It turns out that I am in good company: Brassens is revered not only by his French fellow poets, composers, singers and actors, all of whom place him in a firmament of his own, but even by prestigious foreigners, not least Gabriel García Márquez, recipient of The Nobel Prize in Literature, who considers Brassens the greatest French poet of his generation.
Allow me to agree. If Brassens never reached the international recognition granted the likes of Jacques Brel, Édith Piaf or Charles Aznavour, this is largely due to the language barrier which denies the majority of foreigners access to the gems created by this lace maker, embroiderer and goldsmith of words. Unlike Brel, Piaf or Aznavour, whose vibrant voices and emotional outpour stir the hearts even of those who are deaf to French, Brassens’ seemingly simplistic melodies and minimal guitar and double bass accompaniment can sound repetitive and monotonous to those who skim over them superficially, including many French people who appreciate his poetry more than his music.
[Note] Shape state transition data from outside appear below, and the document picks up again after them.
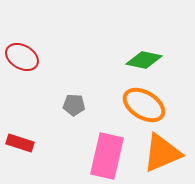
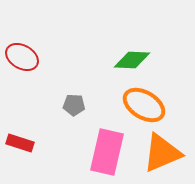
green diamond: moved 12 px left; rotated 9 degrees counterclockwise
pink rectangle: moved 4 px up
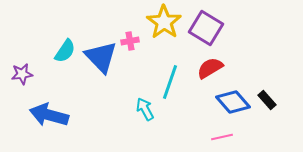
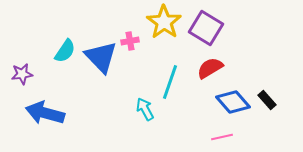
blue arrow: moved 4 px left, 2 px up
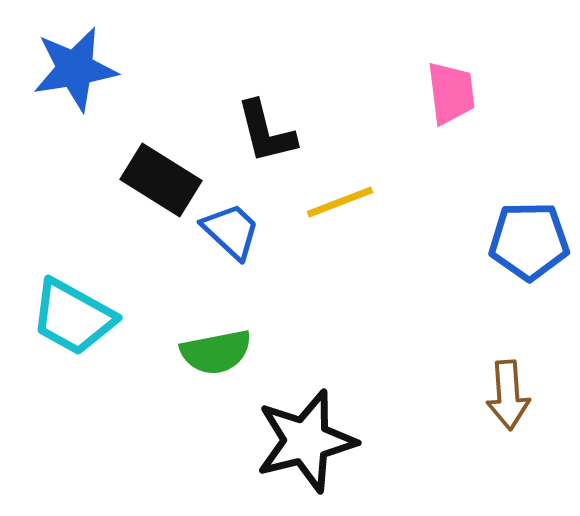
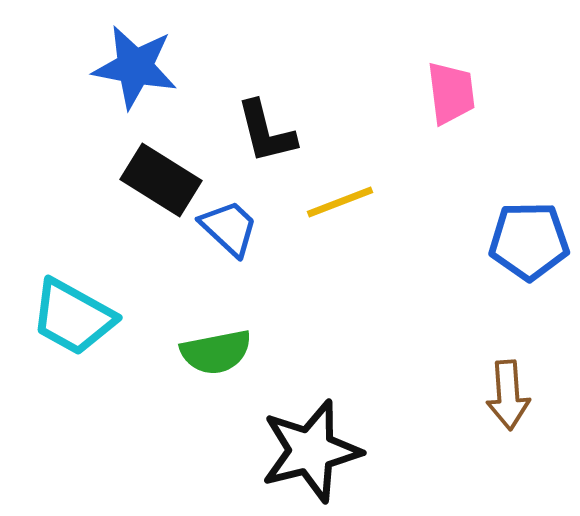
blue star: moved 60 px right, 2 px up; rotated 20 degrees clockwise
blue trapezoid: moved 2 px left, 3 px up
black star: moved 5 px right, 10 px down
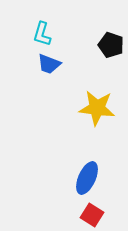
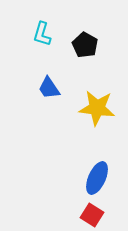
black pentagon: moved 26 px left; rotated 10 degrees clockwise
blue trapezoid: moved 24 px down; rotated 35 degrees clockwise
blue ellipse: moved 10 px right
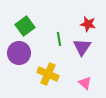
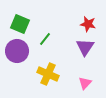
green square: moved 5 px left, 2 px up; rotated 30 degrees counterclockwise
green line: moved 14 px left; rotated 48 degrees clockwise
purple triangle: moved 3 px right
purple circle: moved 2 px left, 2 px up
pink triangle: rotated 32 degrees clockwise
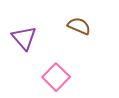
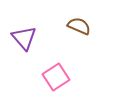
pink square: rotated 12 degrees clockwise
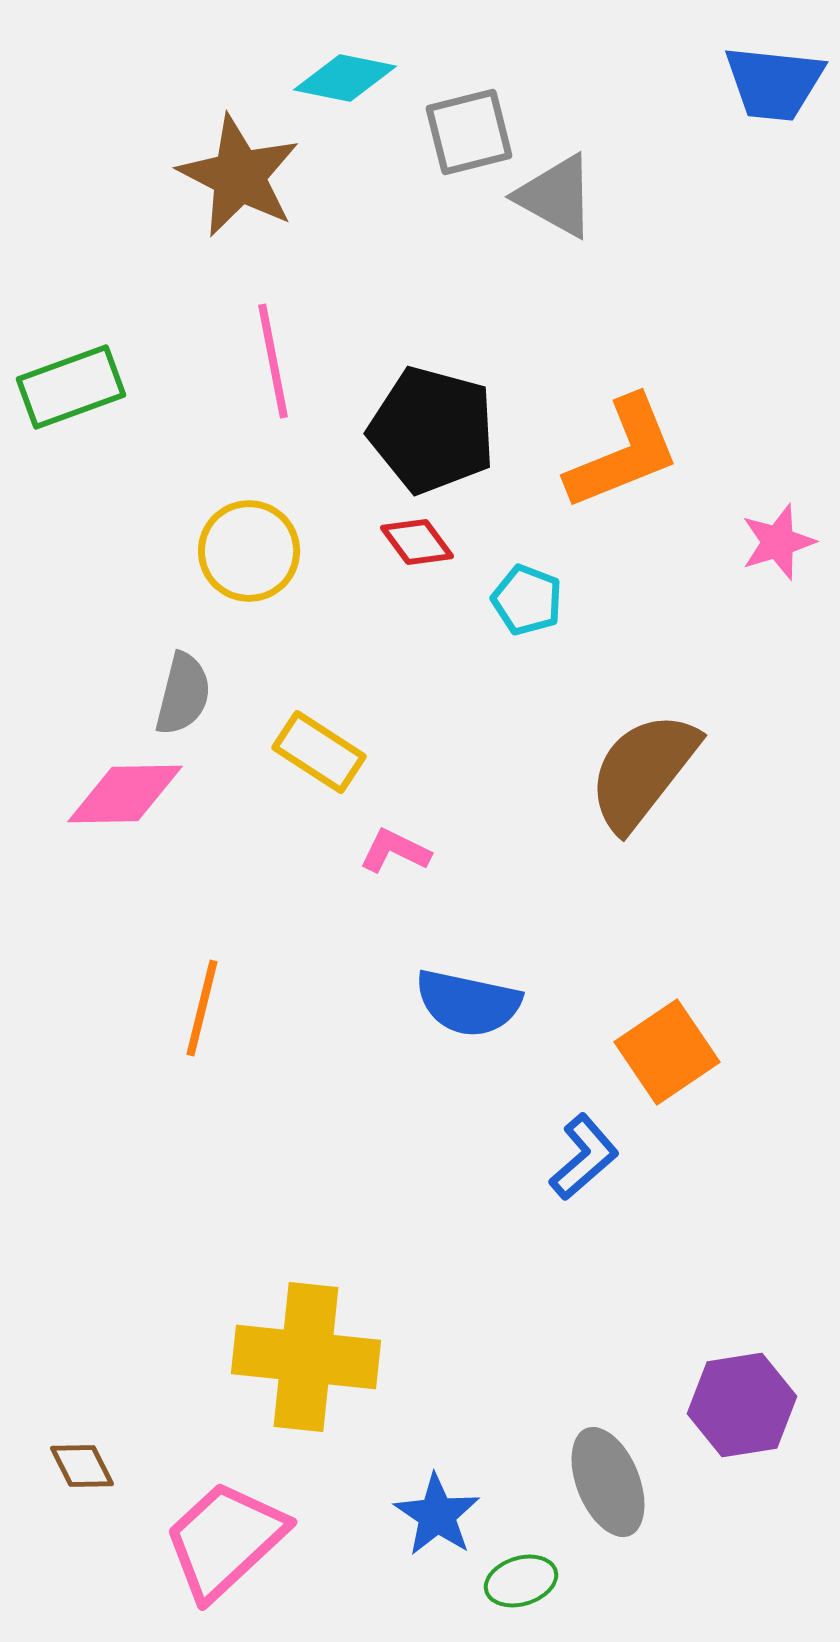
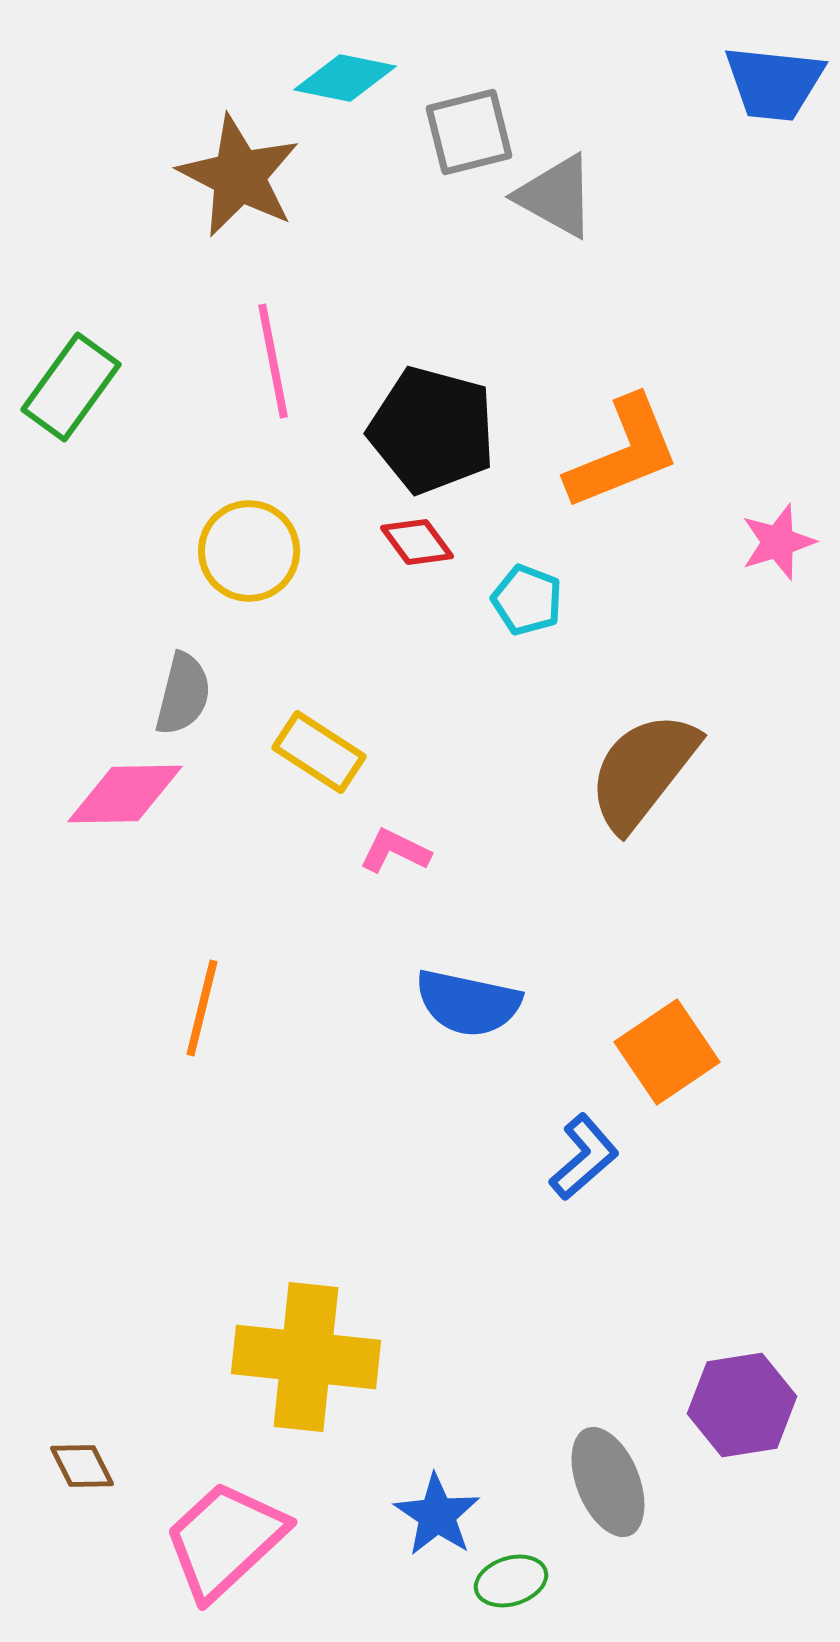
green rectangle: rotated 34 degrees counterclockwise
green ellipse: moved 10 px left
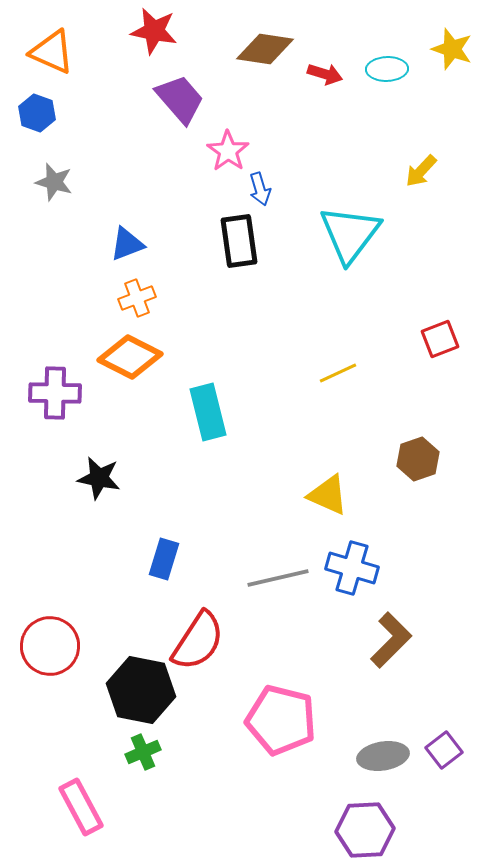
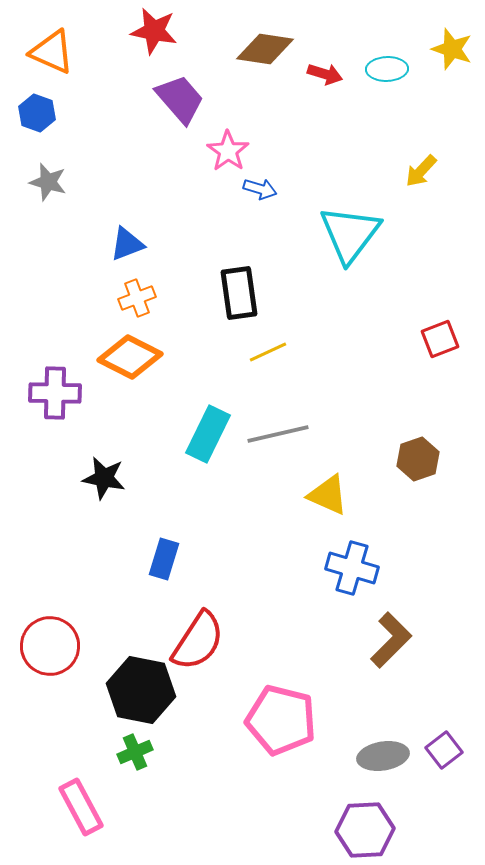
gray star: moved 6 px left
blue arrow: rotated 56 degrees counterclockwise
black rectangle: moved 52 px down
yellow line: moved 70 px left, 21 px up
cyan rectangle: moved 22 px down; rotated 40 degrees clockwise
black star: moved 5 px right
gray line: moved 144 px up
green cross: moved 8 px left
Allow me to disagree. Brassens’ music is highly sophisticated and complex and has been transcribed the world over into jazz, salsa and other rhythms. It is also in perfect osmosis with the text. It is as poet and musician that he was appreciated by Raymond Devos, for instance, France’s juggling poet of standup comedy, who pays Brassens a vibrant homage in one of his famous sketches; or Jean Ferrat, who was mourned by France just over a year ago and who devoted to Brassens an entire song. Agnès Varda for her part brings him briefly into her film Les Plages d’Agnès as she sails aboard one of his songs back to her childhood in Sète, Brassens’ birthplace where he also now rests, according to his Supplique (appeal) pour être enterré à la plage de Sète. Except that he is buried in the town’s regular cemetery with no sea views, humbly placed in a row like everyone else, like the accordionist “Mon Vieux Léon,” for instance. I gather “Le Petit Flûteau,” the little flautist from back in some undefined Middle Ages, also sleeps in one such graveyard after he refused to barter his modest social origins for the love of the château’s daughter. Isn’t that so quintessentially French! Except that Brassens was in effect half Italian, but then Piaf was only half French, Brel was Belgian, Aznavour Armenian, Devos Belgian, Ferrat Jewish (his father died in the camps), Varda Greek. Scratch a bit, the French were a mongrel nation way before the current waves of immigration, as were and are most of the interpreters of the quintessentially French chanson française. France embraces all foreigners who wish to espouse her culture. They often end up more French than the French.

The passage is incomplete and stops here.